* _REQUIREMENT_
What number of lines in the listing contain "porque"? Answer with that number only.

* _INPUT_
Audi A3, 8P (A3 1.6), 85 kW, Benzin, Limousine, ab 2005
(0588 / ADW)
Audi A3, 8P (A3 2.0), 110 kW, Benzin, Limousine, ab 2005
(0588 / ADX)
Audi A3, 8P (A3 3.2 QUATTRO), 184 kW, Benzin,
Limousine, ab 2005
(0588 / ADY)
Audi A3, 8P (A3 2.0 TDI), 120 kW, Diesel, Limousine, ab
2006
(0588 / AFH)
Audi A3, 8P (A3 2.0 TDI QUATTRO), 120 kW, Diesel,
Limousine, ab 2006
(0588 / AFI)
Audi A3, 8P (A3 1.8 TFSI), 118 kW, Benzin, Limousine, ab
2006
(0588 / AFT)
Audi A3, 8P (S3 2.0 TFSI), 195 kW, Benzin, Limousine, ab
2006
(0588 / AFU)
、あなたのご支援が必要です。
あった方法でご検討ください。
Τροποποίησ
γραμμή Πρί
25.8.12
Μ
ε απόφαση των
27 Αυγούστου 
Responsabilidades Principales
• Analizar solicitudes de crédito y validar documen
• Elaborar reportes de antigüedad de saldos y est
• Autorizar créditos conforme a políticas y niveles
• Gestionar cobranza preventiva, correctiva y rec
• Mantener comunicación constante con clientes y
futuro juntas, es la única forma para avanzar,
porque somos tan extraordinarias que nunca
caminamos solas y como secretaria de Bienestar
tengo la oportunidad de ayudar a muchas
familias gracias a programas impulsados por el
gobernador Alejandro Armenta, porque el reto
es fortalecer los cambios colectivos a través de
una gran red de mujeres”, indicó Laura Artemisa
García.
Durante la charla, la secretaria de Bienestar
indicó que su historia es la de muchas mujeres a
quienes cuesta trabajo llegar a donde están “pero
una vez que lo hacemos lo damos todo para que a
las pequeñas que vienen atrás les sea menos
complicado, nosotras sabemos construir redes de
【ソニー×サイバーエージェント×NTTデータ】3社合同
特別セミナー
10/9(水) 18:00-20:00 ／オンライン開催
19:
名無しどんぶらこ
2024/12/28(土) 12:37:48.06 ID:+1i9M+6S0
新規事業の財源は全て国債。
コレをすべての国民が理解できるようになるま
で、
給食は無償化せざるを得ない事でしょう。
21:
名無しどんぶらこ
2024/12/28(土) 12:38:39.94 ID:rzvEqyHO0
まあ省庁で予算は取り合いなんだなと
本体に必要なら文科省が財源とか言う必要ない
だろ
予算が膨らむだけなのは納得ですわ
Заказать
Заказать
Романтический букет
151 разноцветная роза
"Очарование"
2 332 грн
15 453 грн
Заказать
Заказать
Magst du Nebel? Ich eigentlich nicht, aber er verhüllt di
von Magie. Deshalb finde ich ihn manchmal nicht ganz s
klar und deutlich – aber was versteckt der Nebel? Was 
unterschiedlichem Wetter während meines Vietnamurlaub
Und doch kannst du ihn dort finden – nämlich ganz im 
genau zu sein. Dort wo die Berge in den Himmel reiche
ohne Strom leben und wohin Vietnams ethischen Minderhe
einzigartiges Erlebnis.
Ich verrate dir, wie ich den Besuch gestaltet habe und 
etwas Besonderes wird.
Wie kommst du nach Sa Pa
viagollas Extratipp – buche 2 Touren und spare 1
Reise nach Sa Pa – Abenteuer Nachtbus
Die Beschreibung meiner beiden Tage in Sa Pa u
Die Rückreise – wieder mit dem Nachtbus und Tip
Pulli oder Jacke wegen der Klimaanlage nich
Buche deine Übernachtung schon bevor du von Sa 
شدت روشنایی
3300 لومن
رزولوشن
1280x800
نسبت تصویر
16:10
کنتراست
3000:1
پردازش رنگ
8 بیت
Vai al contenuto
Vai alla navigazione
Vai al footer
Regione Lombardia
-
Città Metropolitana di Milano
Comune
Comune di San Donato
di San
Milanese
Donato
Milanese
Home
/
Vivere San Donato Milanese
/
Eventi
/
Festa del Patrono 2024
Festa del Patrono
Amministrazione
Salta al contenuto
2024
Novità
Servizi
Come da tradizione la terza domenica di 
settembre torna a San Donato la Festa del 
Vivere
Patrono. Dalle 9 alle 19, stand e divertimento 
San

* _WRITTEN RESPONSE_
2